=== ABOUT THIS EXERCISE ===
Wherever the string "Espíritu" appears in a line of the listing below, report that line.

=== GIVEN INFORMATION ===
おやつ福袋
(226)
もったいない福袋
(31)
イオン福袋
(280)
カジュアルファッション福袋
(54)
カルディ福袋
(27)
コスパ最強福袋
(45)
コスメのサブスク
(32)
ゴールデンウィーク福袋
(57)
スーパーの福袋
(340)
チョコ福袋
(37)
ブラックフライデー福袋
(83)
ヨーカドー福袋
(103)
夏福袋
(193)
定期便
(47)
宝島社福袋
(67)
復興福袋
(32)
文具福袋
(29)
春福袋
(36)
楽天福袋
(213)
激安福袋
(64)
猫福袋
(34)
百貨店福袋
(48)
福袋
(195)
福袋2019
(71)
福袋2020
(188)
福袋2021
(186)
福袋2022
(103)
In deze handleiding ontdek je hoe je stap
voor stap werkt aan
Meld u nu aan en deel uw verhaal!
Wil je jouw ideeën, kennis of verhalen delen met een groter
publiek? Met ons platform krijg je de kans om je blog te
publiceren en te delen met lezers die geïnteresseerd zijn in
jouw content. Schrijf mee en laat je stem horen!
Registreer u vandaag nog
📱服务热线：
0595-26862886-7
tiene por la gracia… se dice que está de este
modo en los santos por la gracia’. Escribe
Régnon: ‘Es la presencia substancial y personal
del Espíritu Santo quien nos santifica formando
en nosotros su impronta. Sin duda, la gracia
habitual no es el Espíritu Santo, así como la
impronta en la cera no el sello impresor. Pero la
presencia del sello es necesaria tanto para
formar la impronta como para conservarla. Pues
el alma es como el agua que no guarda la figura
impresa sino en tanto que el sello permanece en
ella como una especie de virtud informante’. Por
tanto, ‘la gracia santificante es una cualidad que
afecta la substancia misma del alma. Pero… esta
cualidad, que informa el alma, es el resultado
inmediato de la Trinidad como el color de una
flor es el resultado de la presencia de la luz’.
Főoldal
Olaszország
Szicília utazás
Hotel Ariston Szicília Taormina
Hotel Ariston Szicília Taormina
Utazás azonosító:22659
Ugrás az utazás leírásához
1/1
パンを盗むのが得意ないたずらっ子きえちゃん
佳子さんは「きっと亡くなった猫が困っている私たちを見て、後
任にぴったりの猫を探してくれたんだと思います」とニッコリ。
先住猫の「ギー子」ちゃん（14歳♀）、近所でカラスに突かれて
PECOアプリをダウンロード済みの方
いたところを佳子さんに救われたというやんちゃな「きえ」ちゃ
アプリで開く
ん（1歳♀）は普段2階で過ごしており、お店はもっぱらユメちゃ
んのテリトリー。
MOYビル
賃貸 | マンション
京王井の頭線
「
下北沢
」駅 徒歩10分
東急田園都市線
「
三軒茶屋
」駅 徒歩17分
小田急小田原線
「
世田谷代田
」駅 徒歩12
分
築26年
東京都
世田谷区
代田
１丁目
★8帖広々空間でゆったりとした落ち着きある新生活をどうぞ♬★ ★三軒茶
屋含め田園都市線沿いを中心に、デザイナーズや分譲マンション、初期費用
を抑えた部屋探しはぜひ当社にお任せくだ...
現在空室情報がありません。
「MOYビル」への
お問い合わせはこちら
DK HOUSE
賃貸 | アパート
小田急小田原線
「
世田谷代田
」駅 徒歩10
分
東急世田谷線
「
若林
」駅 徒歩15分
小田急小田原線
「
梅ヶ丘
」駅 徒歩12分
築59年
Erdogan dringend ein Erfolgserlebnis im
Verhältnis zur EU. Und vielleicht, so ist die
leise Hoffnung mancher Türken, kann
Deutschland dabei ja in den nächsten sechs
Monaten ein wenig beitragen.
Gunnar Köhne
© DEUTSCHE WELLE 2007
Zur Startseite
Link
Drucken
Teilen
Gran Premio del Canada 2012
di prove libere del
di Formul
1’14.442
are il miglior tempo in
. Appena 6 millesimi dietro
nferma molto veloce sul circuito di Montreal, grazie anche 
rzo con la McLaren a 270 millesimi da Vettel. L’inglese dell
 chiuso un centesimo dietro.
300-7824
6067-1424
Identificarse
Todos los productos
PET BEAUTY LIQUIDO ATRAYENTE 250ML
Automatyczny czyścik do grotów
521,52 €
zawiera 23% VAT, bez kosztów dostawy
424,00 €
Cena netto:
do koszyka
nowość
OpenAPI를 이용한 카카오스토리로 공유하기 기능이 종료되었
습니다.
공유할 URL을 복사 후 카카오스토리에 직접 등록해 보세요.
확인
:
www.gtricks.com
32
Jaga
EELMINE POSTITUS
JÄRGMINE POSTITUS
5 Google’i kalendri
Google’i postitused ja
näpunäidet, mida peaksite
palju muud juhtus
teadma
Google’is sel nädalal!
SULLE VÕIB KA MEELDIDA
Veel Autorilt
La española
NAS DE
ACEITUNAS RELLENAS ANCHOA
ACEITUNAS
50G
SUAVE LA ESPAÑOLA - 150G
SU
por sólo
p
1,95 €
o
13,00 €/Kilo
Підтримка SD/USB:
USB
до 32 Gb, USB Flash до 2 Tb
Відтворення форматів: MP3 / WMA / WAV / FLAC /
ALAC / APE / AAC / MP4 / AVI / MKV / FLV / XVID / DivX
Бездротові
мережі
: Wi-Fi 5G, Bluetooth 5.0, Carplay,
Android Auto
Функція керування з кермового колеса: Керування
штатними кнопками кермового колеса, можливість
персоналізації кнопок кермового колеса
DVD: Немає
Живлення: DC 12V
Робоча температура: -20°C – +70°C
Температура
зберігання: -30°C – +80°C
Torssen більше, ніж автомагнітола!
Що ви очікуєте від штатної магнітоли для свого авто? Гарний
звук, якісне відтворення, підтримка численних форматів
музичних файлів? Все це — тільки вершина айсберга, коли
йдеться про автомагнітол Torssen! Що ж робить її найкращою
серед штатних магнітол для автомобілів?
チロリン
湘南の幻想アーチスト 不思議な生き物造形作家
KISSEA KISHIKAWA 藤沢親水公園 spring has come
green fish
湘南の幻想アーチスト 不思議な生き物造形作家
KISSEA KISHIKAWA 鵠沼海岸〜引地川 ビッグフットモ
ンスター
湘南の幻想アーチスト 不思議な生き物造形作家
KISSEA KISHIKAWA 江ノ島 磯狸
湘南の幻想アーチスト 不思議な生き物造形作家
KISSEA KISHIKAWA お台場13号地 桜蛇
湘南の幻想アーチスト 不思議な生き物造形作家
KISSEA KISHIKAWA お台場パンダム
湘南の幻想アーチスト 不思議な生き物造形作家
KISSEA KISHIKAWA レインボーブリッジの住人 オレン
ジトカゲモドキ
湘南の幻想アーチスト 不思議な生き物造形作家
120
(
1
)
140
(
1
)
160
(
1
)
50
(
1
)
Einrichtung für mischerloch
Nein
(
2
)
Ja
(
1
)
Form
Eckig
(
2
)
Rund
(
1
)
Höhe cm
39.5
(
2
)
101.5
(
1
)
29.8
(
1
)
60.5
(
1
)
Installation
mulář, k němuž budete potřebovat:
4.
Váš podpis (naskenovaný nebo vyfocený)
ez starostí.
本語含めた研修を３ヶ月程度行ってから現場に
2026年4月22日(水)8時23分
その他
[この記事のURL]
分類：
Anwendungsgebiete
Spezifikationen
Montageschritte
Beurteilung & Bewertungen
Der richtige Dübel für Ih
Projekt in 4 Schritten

=== EXERCISE ANSWER ===
del Espíritu Santo quien nos santifica formando
habitual no es el Espíritu Santo, así como la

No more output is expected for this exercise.